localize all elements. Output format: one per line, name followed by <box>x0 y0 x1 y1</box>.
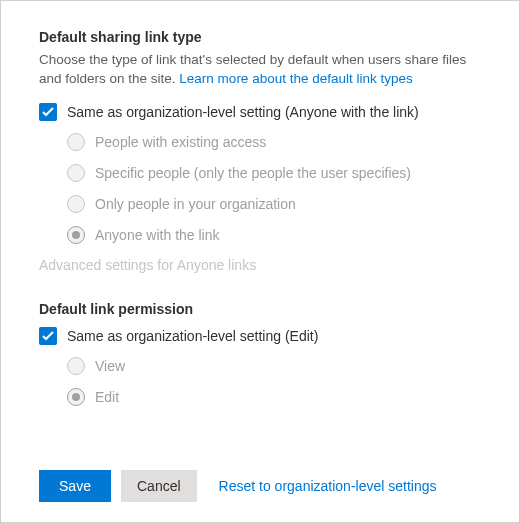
radio-label: People with existing access <box>95 134 266 150</box>
link-type-description: Choose the type of link that's selected … <box>39 51 491 89</box>
checkmark-icon <box>39 327 57 345</box>
advanced-settings-link: Advanced settings for Anyone links <box>39 257 491 273</box>
save-button[interactable]: Save <box>39 470 111 502</box>
link-permission-org-label: Same as organization-level setting (Edit… <box>67 328 318 344</box>
radio-label: Only people in your organization <box>95 196 296 212</box>
radio-existing-access: People with existing access <box>67 133 491 151</box>
learn-more-link[interactable]: Learn more about the default link types <box>179 71 412 86</box>
footer-bar: Save Cancel Reset to organization-level … <box>39 470 491 502</box>
radio-icon <box>67 357 85 375</box>
reset-link[interactable]: Reset to organization-level settings <box>219 478 437 494</box>
radio-anyone: Anyone with the link <box>67 226 491 244</box>
radio-label: Edit <box>95 389 119 405</box>
link-permission-radio-group: View Edit <box>39 357 491 406</box>
radio-specific-people: Specific people (only the people the use… <box>67 164 491 182</box>
link-type-org-checkbox-row[interactable]: Same as organization-level setting (Anyo… <box>39 103 491 121</box>
link-permission-org-checkbox-row[interactable]: Same as organization-level setting (Edit… <box>39 327 491 345</box>
radio-org-only: Only people in your organization <box>67 195 491 213</box>
radio-icon <box>67 133 85 151</box>
radio-view: View <box>67 357 491 375</box>
radio-label: Specific people (only the people the use… <box>95 165 411 181</box>
radio-icon <box>67 388 85 406</box>
radio-label: Anyone with the link <box>95 227 220 243</box>
checkmark-icon <box>39 103 57 121</box>
radio-edit: Edit <box>67 388 491 406</box>
cancel-button[interactable]: Cancel <box>121 470 197 502</box>
radio-icon <box>67 164 85 182</box>
radio-label: View <box>95 358 125 374</box>
link-type-title: Default sharing link type <box>39 29 491 45</box>
link-permission-title: Default link permission <box>39 301 491 317</box>
link-type-org-label: Same as organization-level setting (Anyo… <box>67 104 419 120</box>
radio-icon <box>67 195 85 213</box>
radio-icon <box>67 226 85 244</box>
link-type-radio-group: People with existing access Specific peo… <box>39 133 491 244</box>
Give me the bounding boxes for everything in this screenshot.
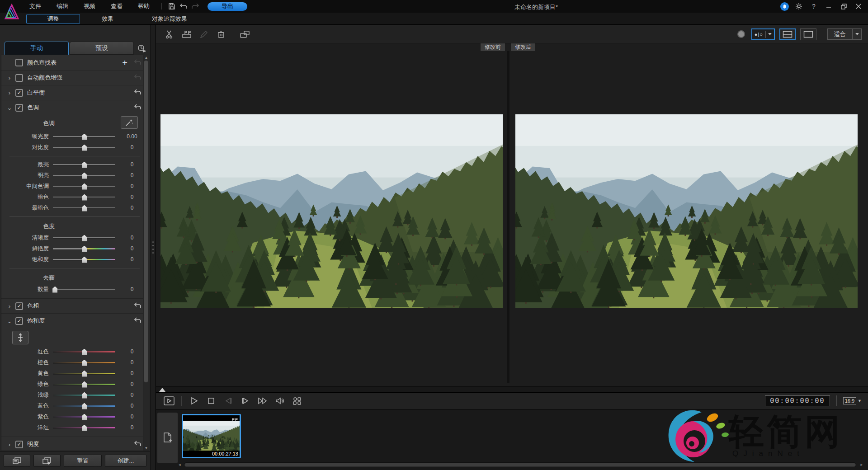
slider-track[interactable]: [53, 144, 115, 151]
chevron-right-icon[interactable]: ›: [6, 303, 13, 310]
slider-thumb[interactable]: [82, 392, 87, 399]
section-row-lightness[interactable]: › ✓ 明度: [1, 437, 149, 451]
slider-thumb[interactable]: [82, 403, 87, 409]
color-sample-icon[interactable]: [736, 29, 747, 40]
save-icon[interactable]: [166, 1, 178, 11]
playhead-icon[interactable]: [159, 388, 165, 392]
slider-track[interactable]: [53, 183, 115, 190]
minimize-icon[interactable]: [824, 1, 834, 11]
slider-thumb[interactable]: [82, 381, 87, 388]
slider-track[interactable]: [53, 424, 115, 431]
scrollbar-thumb[interactable]: [185, 463, 855, 466]
help-icon[interactable]: ?: [809, 1, 819, 11]
tab-adjust[interactable]: 调整: [26, 14, 80, 24]
reset-icon[interactable]: [134, 440, 142, 448]
split-view-button[interactable]: [779, 28, 796, 40]
draw-pen-icon[interactable]: [197, 28, 211, 41]
slider-thumb[interactable]: [82, 371, 87, 377]
reset-icon[interactable]: [134, 89, 142, 97]
checkbox-unchecked[interactable]: [15, 59, 23, 66]
scroll-down-icon[interactable]: ▼: [143, 446, 149, 450]
checkbox-checked[interactable]: ✓: [15, 441, 23, 448]
slider-track[interactable]: [53, 172, 115, 179]
tab-manual[interactable]: 手动: [5, 42, 69, 55]
section-row-auto-enhance[interactable]: › 自动颜色增强: [1, 70, 149, 85]
previous-frame-button[interactable]: [222, 395, 235, 407]
slider-thumb[interactable]: [82, 414, 87, 420]
single-view-button[interactable]: [800, 28, 816, 40]
volume-button[interactable]: [273, 395, 287, 407]
chevron-right-icon[interactable]: ›: [6, 89, 13, 96]
redo-icon[interactable]: [189, 1, 201, 11]
slider-thumb[interactable]: [82, 134, 87, 140]
slider-thumb[interactable]: [82, 235, 87, 241]
slider-track[interactable]: [53, 348, 115, 355]
checkbox-unchecked[interactable]: [15, 74, 23, 82]
copy-settings-button[interactable]: [4, 455, 30, 467]
menu-编辑[interactable]: 编辑: [49, 0, 76, 13]
section-row-hue[interactable]: › ✓ 色相: [1, 298, 149, 313]
export-button[interactable]: 导出: [208, 2, 247, 11]
slider-track[interactable]: [53, 245, 115, 252]
stop-button[interactable]: [204, 395, 218, 407]
chevron-right-icon[interactable]: ›: [6, 441, 13, 448]
delete-trash-icon[interactable]: [214, 28, 228, 41]
slider-thumb[interactable]: [52, 287, 57, 293]
section-row-tone[interactable]: ⌄ ✓ 色调: [1, 100, 149, 115]
notification-icon[interactable]: [780, 2, 789, 11]
history-icon[interactable]: [135, 42, 148, 55]
auto-tone-wand-icon[interactable]: [121, 116, 138, 129]
section-row-saturation[interactable]: ⌄ ✓ 饱和度: [1, 313, 149, 328]
slider-track[interactable]: [53, 133, 115, 140]
section-row-white-balance[interactable]: › ✓ 白平衡: [1, 85, 149, 100]
checkbox-checked[interactable]: ✓: [15, 89, 23, 97]
menu-视频[interactable]: 视频: [76, 0, 103, 13]
fast-forward-button[interactable]: [256, 395, 269, 407]
slider-track[interactable]: [53, 359, 115, 366]
panel-splitter[interactable]: [150, 25, 156, 470]
reset-icon[interactable]: [134, 317, 142, 325]
checkbox-checked[interactable]: ✓: [15, 104, 23, 112]
tab-effects[interactable]: 效果: [84, 14, 132, 24]
add-lut-icon[interactable]: +: [122, 60, 127, 66]
compare-divider[interactable]: [507, 51, 509, 383]
slider-track[interactable]: [53, 194, 115, 201]
play-in-window-button[interactable]: [162, 395, 176, 407]
slider-track[interactable]: [53, 392, 115, 399]
slider-track[interactable]: [53, 286, 115, 293]
pip-transform-icon[interactable]: [238, 28, 252, 41]
slider-thumb[interactable]: [82, 194, 87, 201]
seek-bar[interactable]: [156, 386, 868, 392]
slider-track[interactable]: [53, 370, 115, 377]
tab-presets[interactable]: 预设: [70, 42, 134, 55]
slider-track[interactable]: [53, 205, 115, 212]
scroll-left-icon[interactable]: ◂: [179, 462, 181, 467]
slider-thumb[interactable]: [82, 257, 87, 263]
scrollbar-thumb[interactable]: [144, 61, 148, 382]
checkbox-checked[interactable]: ✓: [15, 317, 23, 325]
chevron-down-icon[interactable]: ⌄: [6, 104, 13, 111]
sidebar-scrollbar[interactable]: ▲ ▼: [143, 55, 149, 451]
slider-thumb[interactable]: [82, 360, 87, 366]
settings-gear-icon[interactable]: [794, 1, 804, 11]
chevron-right-icon[interactable]: ›: [6, 75, 13, 81]
reset-icon[interactable]: [134, 302, 142, 310]
aspect-ratio-dropdown[interactable]: 16:9 ▼: [843, 397, 862, 404]
slider-track[interactable]: [53, 235, 115, 241]
menu-帮助[interactable]: 帮助: [130, 0, 157, 13]
slider-track[interactable]: [53, 381, 115, 388]
menu-查看[interactable]: 查看: [103, 0, 130, 13]
reset-icon[interactable]: [134, 74, 142, 82]
scroll-up-icon[interactable]: ▲: [143, 56, 149, 60]
restore-icon[interactable]: [839, 1, 849, 11]
timeline-clip[interactable]: 00:00:27:13: [182, 414, 241, 458]
create-preset-button[interactable]: 创建...: [105, 455, 146, 467]
timeline-scrollbar[interactable]: [184, 462, 856, 467]
reset-button[interactable]: 重置: [64, 455, 102, 467]
close-icon[interactable]: [854, 1, 863, 11]
slider-thumb[interactable]: [82, 425, 87, 431]
slider-track[interactable]: [53, 256, 115, 263]
menu-文件[interactable]: 文件: [22, 0, 49, 13]
undo-icon[interactable]: [178, 1, 189, 11]
slider-thumb[interactable]: [82, 205, 87, 212]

> [What is required]:
When a line of the data holds the string "existing", pick it out and copy it.

> [Answer box]:
radio-label: People with existing access <box>95 134 266 150</box>
radio-existing-access: People with existing access <box>67 133 491 151</box>
link-type-radio-group: People with existing access Specific peo… <box>39 133 491 244</box>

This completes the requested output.